The omnipresent ransomware threat is changing how healthcare organisations approach cybersecurity — from formalising practices in an effort to obtain cyber insurance coverage to improving their ability to restore encrypted data after attacks. But as cyber attackers lean heavily on third-party vendors and suppliers to extort ransoms, remaining gaps across healthcare security frameworks are coming into focus, including a lack of identity security controls for securing and managing privileged accounts and third-party access.
Healthcare is Ransomware Attackers’ Top Target
According to the FBI, healthcare remains the most targeted industry by cyber attackers, and based on the findings of the CyberArk 2022 Identity Security Threat Landscape Report, the average healthcare organisation faced two or more ransomware attacks over the past year.
While ransomware is far from new to the sector, attacks continue to grow in sophistication and scale.
Cyber criminal organisations have increasingly been heading toward the ‘as a service’ model for some time. The dark web is now teeming with darknet marketplaces such as AlphaBay and underground forums where threat actors can sell or lease malicious tools and services. It is through these marketplaces that cyber attackers with little malware development experience can find virtually anything they need directly off the shelf, paying anonymously with cryptocurrency.
The most lucrative “cyberattack-as-a-service” model is ransomware. Threat actors develop ransomware-as-a-service (RaaS) affiliate models either to be sold to profit off extortions or to hire others to do their dirty work.
Examples of recent ransomware attacks on healthcare organisations
Taking a Broader View Across the Healthcare Supply Chain
In the healthcare field, it’s common to view ransomware and other cyber threats as they relate to the electronic health record (EHR). However, healthcare organisations should consider a more comprehensive approach that includes everything from software, to connected devices, legacy systems, and anything across the network.
Maintaining healthcare service continuity involves better assessment and management of cybersecurity risks associated with third-party vendors across healthcare supply chains. To that end, Singapore’s Ministry of Health outlined several best practices that allow organisations to overcome challenges related to cybersecurity risk by using third-party IT assets.
In its Healthcare Cybersecurity Essentials report, some of the measures include:
1. Creating an inventory of all IT assets including those provided by third party vendors, so that health care providers will know where they can prioritise their cybersecurity.
2. Understanding how the assets work including how data is collected and processed, the safeguards that are in place and contractual agreements in the event of a breach.
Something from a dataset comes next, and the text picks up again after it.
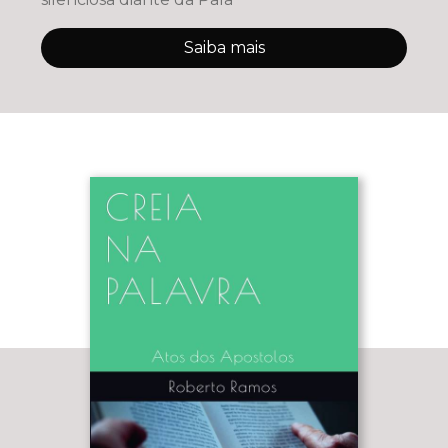
Saiba mais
Users of third-party IT services should also know about what services and security practices the vendor can provide as well as train staff on how to properly use new software so that they do not expose the system to cyber-risks.
3. Checking up on vulnerability reports and alerts. Healthcare providers should be aware of new cyber threats that can affect their third-party software, devices or assets since these assets can expose systems to various cyber threats, such as compromising database integrity, allowing unauthorised access and data breaches.
4. Work with third-party vendors on implementing cybersecurity measures. Healthcare providers should also work with third-party vendors in installing new security programs such as installing and configuring firewalls, implementing security controls to restrict unauthorised traffic and using security patches from third-party security providers.
In addition, Singapore plans to expand the Cybersecurity Act to improve awareness of threats in cyberspace, protect virtual assets that support essential services, and include non – Critical Information Infrastructures (non-CIIs )that play an important role in the digital economy. It is also looking to update the Cybersecurity Code of Practice for CIIs, which includes the healthcare sector, to help CIIs improve their defence against more sophisticated cyber threats, including ransomware.
The role of intelligent privileged controls Privilege escalation is the No. 1 attack vector of risk for healthcare organizations today. Using stolen credentials, attackers can begin moving through systems looking for opportunities to escalate privileges and exploit powerful privileged accounts to install ransomware.
Extending critical Identity Security practices to include privileged access management should top healthcare organizations’ action list. Doing so can help protect against ransomware and dramatically drive down risk across the supply chain by enhancing visibility and control over privileged accounts, isolating and monitoring privileged activity, removing direct access to tier 0 systems, and minimizing credential exposure and privilege escalation opportunities.
Organisations should also adopt Zero Trust identity security programs that deliver measurable cyber-risk reduction by continuously authenticating the user’s credentials before accessing an organisation’s applications, infrastructure, and data across a variety of environments.
Because of the critical nature of healthcare services, providers must adopt a mature cybersecurity posture that provides a high level of resiliency, not just to protect not only their services, but also their patients. Having a weak cybersecurity posture can cripple healthcare services, which will lead to severe injury or death. With the right measures in place, healthcare providers can be assured that they continue treating their clients, even in the face of an imminent cyber threat.